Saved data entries
++++

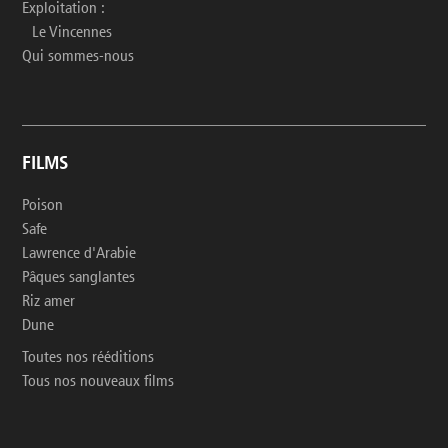
Exploitation :
Le Vincennes
Qui sommes-nous
FILMS
Poison
Safe
Lawrence d'Arabie
Pâques sanglantes
Riz amer
Dune
Toutes nos rééditions
Tous nos nouveaux films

++++

▶ DIRECTIONS:
Copy out each record word for word and omit any pictures.

▶ EXERCISE RESPONSE:
Exploitation :
Le Vincennes
Qui sommes-nous
FILMS
Poison
Safe
Lawrence d'Arabie
Pâques sanglantes
Riz amer
Dune
Toutes nos rééditions
Tous nos nouveaux films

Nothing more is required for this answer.